> [PROBLEM DETAILS]: Print the records exactly and in full, please; the pictures stay out.

> [GIVEN RECORDS]:
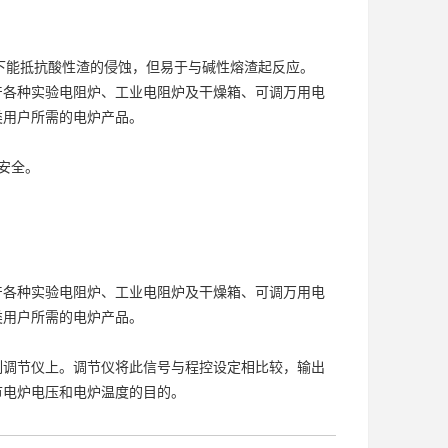
。
温下能抵抗酸性渣的侵蚀，但易于与碱性熔渣起反应。
产各种实验电阻炉、工业电阻炉及干燥箱、可调万用电
类用户所需的电炉产品。
安全。
产各种实验电阻炉、工业电阻炉及干燥箱、可调万用电
类用户所需的电炉产品。
调节仪上。调节仪将此信号与程控设定相比较，输出
节电炉电压和电炉温度的目的。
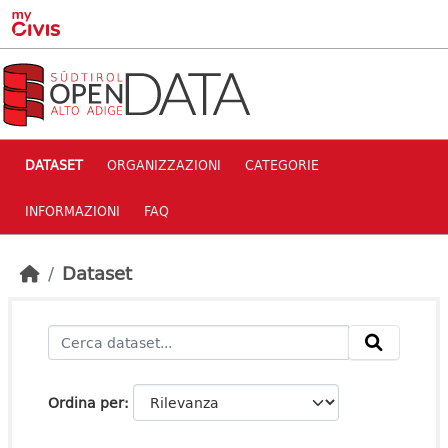
Skip to main content
DATASET
ORGANIZZAZIONI
CATEGORIE
INFORMAZIONI
FAQ
Dataset
Ordina per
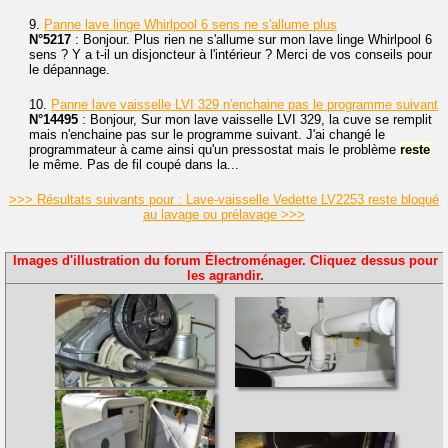
9.
Panne lave linge Whirlpool 6 sens ne s'allume plus
N°5217
: Bonjour. Plus rien ne s'allume sur mon lave linge Whirlpool 6
sens ? Y a t-il un disjoncteur à l'intérieur ? Merci de vos conseils pour
le dépannage.
10.
Panne lave vaisselle LVI 329 n'enchaine pas le programme suivant
N°14495
: Bonjour, Sur mon lave vaisselle LVI 329, la cuve se remplit
mais n'enchaine pas sur le programme suivant. J'ai changé le
programmateur à came ainsi qu'un pressostat mais le problème
reste
le même. Pas de fil coupé dans la...
>>> Résultats suivants pour : Lave-vaisselle Vedette LV2253 reste bloqué
au lavage ou prélavage >>>
Images d'illustration du forum Électroménager. Cliquez dessus pour
les agrandir.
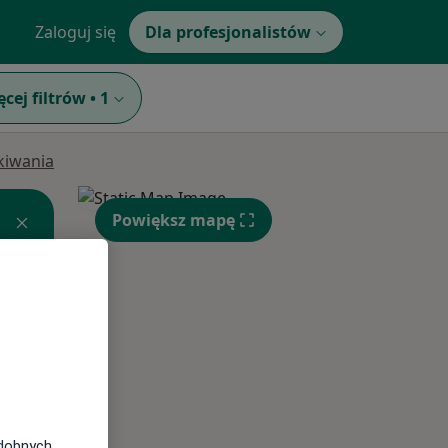
Zaloguj się
Dla profesjonalistów
ęcej filtrów
•
1
ukiwania
Powiększ mapę
Wt,
Śr,
Czw,
11 Sie
12 Sie
13 Sie
odobnych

> [REPLY TO THE TASK]:
。
温下能抵抗酸性渣的侵蚀，但易于与碱性熔渣起反应。
产各种实验电阻炉、工业电阻炉及干燥箱、可调万用电
类用户所需的电炉产品。
安全。
产各种实验电阻炉、工业电阻炉及干燥箱、可调万用电
类用户所需的电炉产品。
调节仪上。调节仪将此信号与程控设定相比较，输出
节电炉电压和电炉温度的目的。
Skip to main content
DATASET
ORGANIZZAZIONI
CATEGORIE
INFORMAZIONI
FAQ
Dataset
Ordina per
9.
Panne lave linge Whirlpool 6 sens ne s'allume plus
N°5217
: Bonjour. Plus rien ne s'allume sur mon lave linge Whirlpool 6
sens ? Y a t-il un disjoncteur à l'intérieur ? Merci de vos conseils pour
le dépannage.
10.
Panne lave vaisselle LVI 329 n'enchaine pas le programme suivant
N°14495
: Bonjour, Sur mon lave vaisselle LVI 329, la cuve se remplit
mais n'enchaine pas sur le programme suivant. J'ai changé le
programmateur à came ainsi qu'un pressostat mais le problème
reste
le même. Pas de fil coupé dans la...
>>> Résultats suivants pour : Lave-vaisselle Vedette LV2253 reste bloqué
au lavage ou prélavage >>>
Images d'illustration du forum Électroménager. Cliquez dessus pour
les agrandir.
Zaloguj się
Dla profesjonalistów
ęcej filtrów
•
1
ukiwania
Powiększ mapę
Wt,
Śr,
Czw,
11 Sie
12 Sie
13 Sie
odobnych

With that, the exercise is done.